Re: [PATCH v6 0/7] fs/dcache: Track & limit # of negative dentries

From: Matthew Wilcox
Date: Mon Jul 16 2018 - 21:30:38 EST


On Mon, Jul 16, 2018 at 04:40:32PM -0700, Andrew Morton wrote:
> On Mon, 16 Jul 2018 05:41:15 -0700 Matthew Wilcox <willy@xxxxxxxxxxxxx> wrote:
>
> > On Mon, Jul 16, 2018 at 11:09:01AM +0200, Michal Hocko wrote:
> > > On Fri 13-07-18 10:36:14, Dave Chinner wrote:
> > > [...]
> > > > By limiting the number of negative dentries in this case, internal
> > > > slab fragmentation is reduced such that reclaim cost never gets out
> > > > of control. While it appears to "fix" the symptoms, it doesn't
> > > > address the underlying problem. It is a partial solution at best but
> > > > at worst it's another opaque knob that nobody knows how or when to
> > > > tune.
> > >
> > > Would it help to put all the negative dentries into its own slab cache?
> >
> > Maybe the dcache should be more sensitive to its own needs. In __d_alloc,
> > it could check whether there are a high proportion of negative dentries
> > and start recycling some existing negative dentries.
>
> Well, yes.
>
> The proposed patchset adds all this background reclaiming.

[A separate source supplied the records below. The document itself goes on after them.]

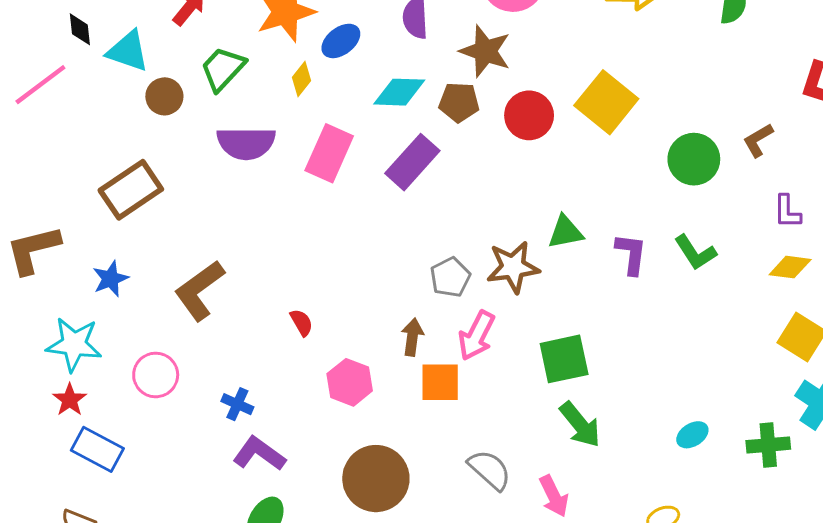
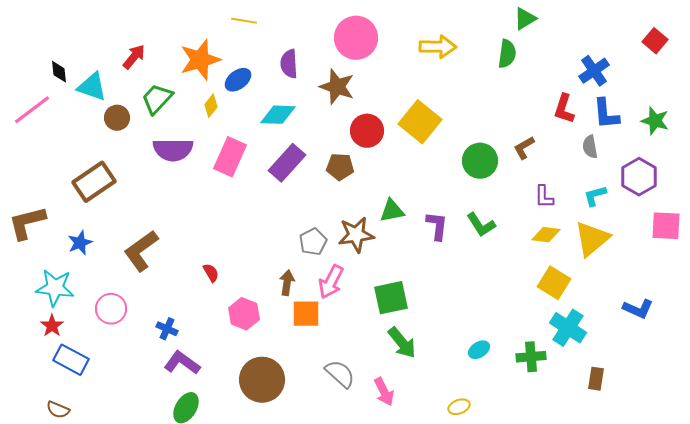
brown pentagon: (459, 102) -> (340, 167), moved

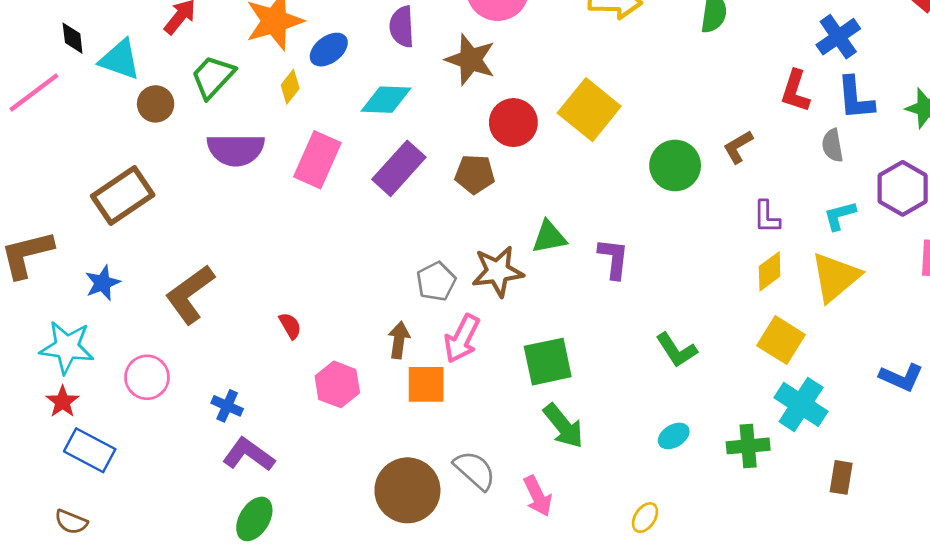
green L-shape: (481, 225) -> (677, 350), moved
yellow diamond: (546, 235) -> (770, 271), turned -44
brown circle: (262, 380) -> (407, 490), moved
yellow ellipse: (459, 407) -> (645, 518), turned -35

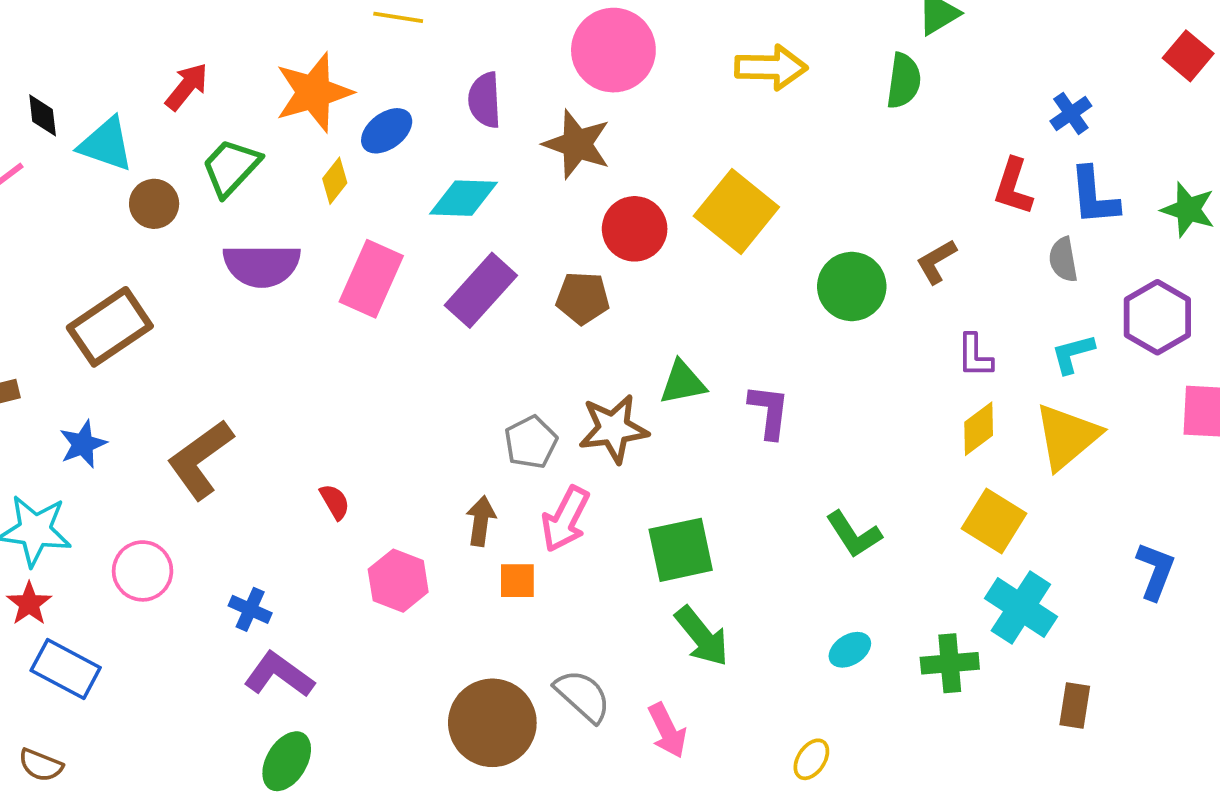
blue cross: (838, 37) -> (1071, 113), size x0.7
blue L-shape: (901, 377) -> (1155, 571), turned -93
orange square: (426, 384) -> (517, 581), size x0.7

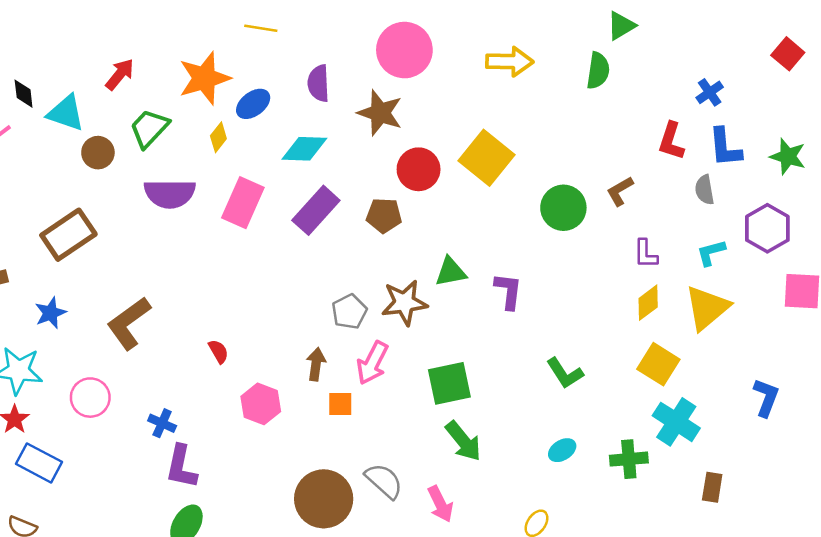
purple L-shape: (279, 675) -> (181, 467), turned -114

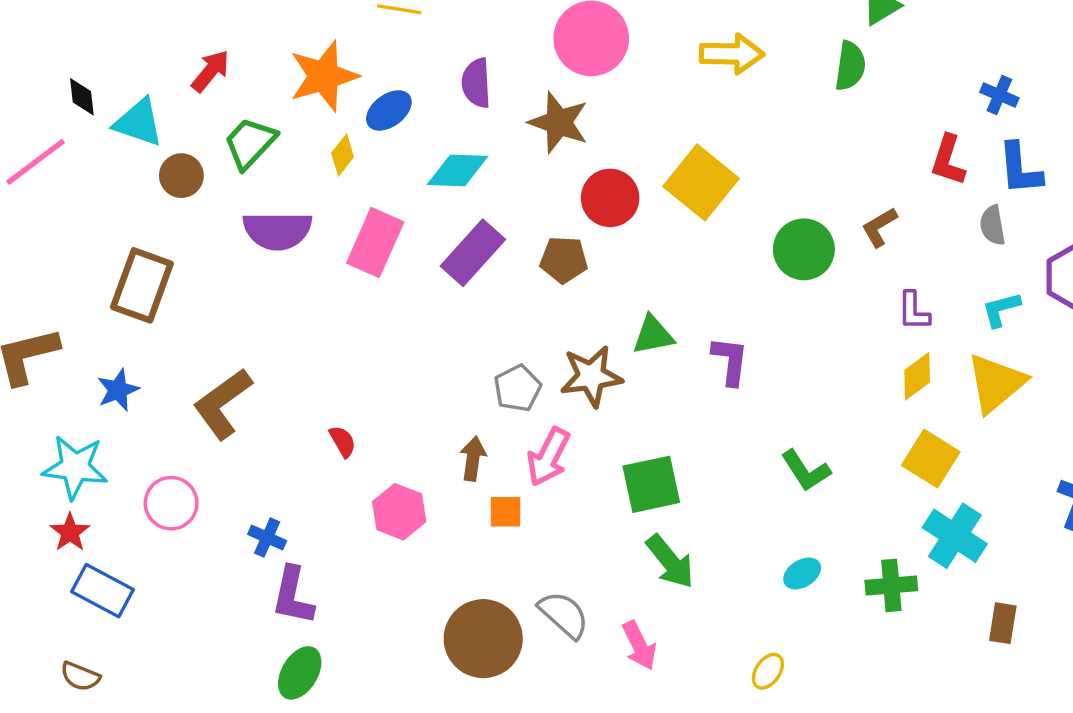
blue cross: (710, 92) -> (999, 95), turned -32
brown rectangle: (68, 235) -> (142, 285), turned -36

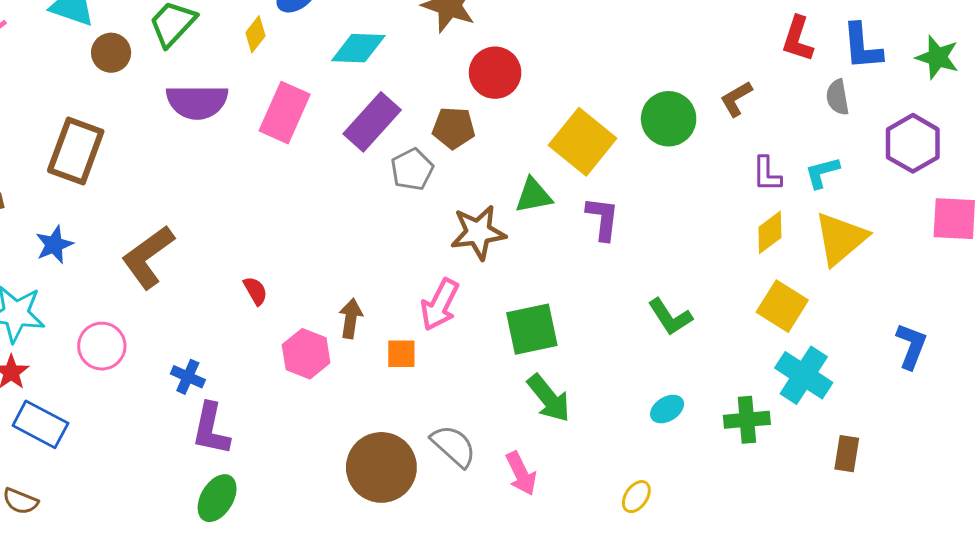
yellow square: (701, 182) -> (583, 142), moved
cyan L-shape: (1001, 309) -> (822, 173), moved
gray pentagon: (517, 388) -> (412, 169), moved
brown arrow: (473, 459) -> (351, 318), moved

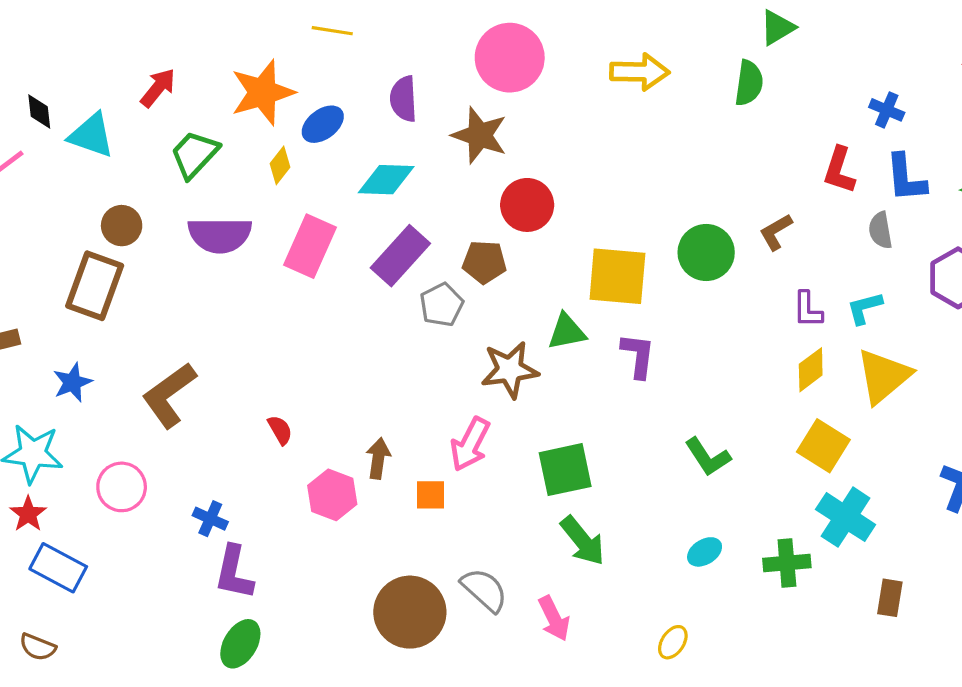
brown circle: (111, 53) -> (122, 226), moved
yellow square: (583, 142) -> (617, 276), turned -34

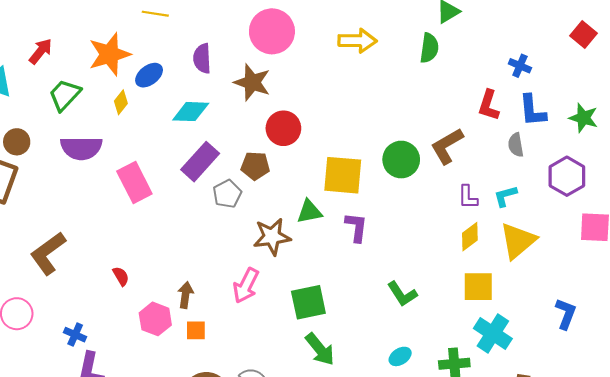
brown L-shape: (776, 232) -> (447, 146), size x1.5
pink rectangle: (310, 246) -> (134, 182), moved, turned -51
yellow square: (823, 446) -> (478, 287), turned -32
orange square: (430, 495) -> (196, 330), moved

Problem is
> a) that background reclaiming sometimes can't keep up so a synchronous
> direct-reclaim was added on top and b) reclaiming dentries in the
> background will cause non-dentry-allocating tasks to suffer because of
> activity from the dentry-allocating tasks, which is inappropriate.

... and it's an awful lot of code (almost 600 lines!) to implement
something fairly conceptually simple.

> I expect a better design is something like
>
> __d_alloc()
> {
> ...
> while (too many dentries)
> call the dcache shrinker
> ...
> }
>
> and that's it. This way we have a hard upper limit and only the tasks
> which are creating dentries suffer the cost.

I think the "too many total dentries" is probably handled just fine
by the core MM. What the dentry cache needs to prevent is adding a
disproportionately large number of useless negative dentries.

So I'd rather see:

if (too_many_negative(nr_dentry, nr_dentry_neg))
reclaim_negative_dentries(16);
...

16 feels like a fairly natural batch size. I don't know what
too_many_negative() looks like. Maybe it's:

bool too_many_negative(unsigned int total, unsigned int neg)
{
if (neg < 100)
return false;
if (neg * 5 < total * 2)
return false;
return true;
}

but it could be almost arbitrarily complex. I do think it needs to
scale with the total number of dentries, not scale with memory size of
the machine or the number of CPUs or anything similar.